Bertorelli et al. (2007) reported a fetus, conceived of consanguineous parents, with Langer mesomelic dysplasia resulting from a homozygous deletion extending from exon 6b of the SHOX gene downstream for 1.1 Mb and encompassing a cis-acting enhancer region (312865.0013). Both parents, who were heterozygous for the mutation, had Leri-Weill syndrome.

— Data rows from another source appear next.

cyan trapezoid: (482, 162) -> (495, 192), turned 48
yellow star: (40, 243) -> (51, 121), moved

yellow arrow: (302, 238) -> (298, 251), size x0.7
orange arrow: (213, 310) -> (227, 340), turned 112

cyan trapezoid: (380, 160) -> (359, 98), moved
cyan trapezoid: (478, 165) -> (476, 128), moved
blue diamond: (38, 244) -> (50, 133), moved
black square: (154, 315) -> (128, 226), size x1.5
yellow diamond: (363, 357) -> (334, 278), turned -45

In affected individuals with LWD or LMD from 12 Spanish multiplex families, 2 of which had previously been studied (Sabherwal et al. (2004, 2004)), Barca-Tierno et al. (2011) identified heterozygosity or homozygosity, respectively, for an A170P mutation (312865.0014) in the SHOX gene. In all families, A170P cosegregated with the fully penetrant phenotype of mesomelic limb shortening and Madelung deformity. Microsatellite analysis revealed a shared haplotype around SHOX, confirming the presence of a common ancestor, probably of Gypsy origin, as 11 of the 12 families were of that ethnic group.

Cytogenetics

Fryns (1995) described a 15-year-old normally intelligent male who appeared to have both the blepharophimosis, ptosis, epicanthus inversus syndrome (BPES; 110100) and disproportionate dwarfism with marked shortening of the middle segments of the extremities with mandibular hypoplasia. Radiologic changes were consistent with the clinical diagnosis of Langer type mesomelic dwarfism. The karyotype was a 46,XY normal male. Fryns (1995) suggested that the patient had a contiguous gene deletion syndrome, undetectable at the resolution of available cytogenetic techniques, involving 3q22.3-q23, where BPES is known to map, and also suggested that the locus for Langer mesomelic dwarfism is located in the same region.